AIM OF THE EXERCISE:
For every line below, output the text exactly and leave out images.
======== RECORDED INFORMATION
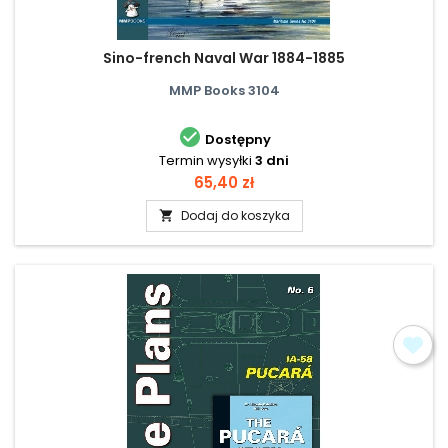
Sino-french Naval War 1884-1885
MMP Books 3104

Dostępny
Termin wysyłki
3 dni
Cena
65,40 zł
Dodaj do koszyka

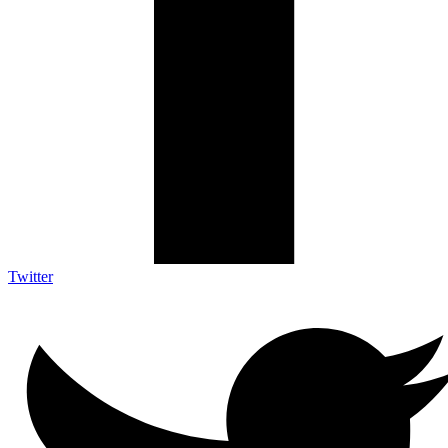
Twitter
================
ANSWER TO THIS PROBLEM:
Sino-french Naval War 1884-1885
MMP Books 3104

Dostępny
Termin wysyłki
3 dni
Cena
65,40 zł
Dodaj do koszyka

Twitter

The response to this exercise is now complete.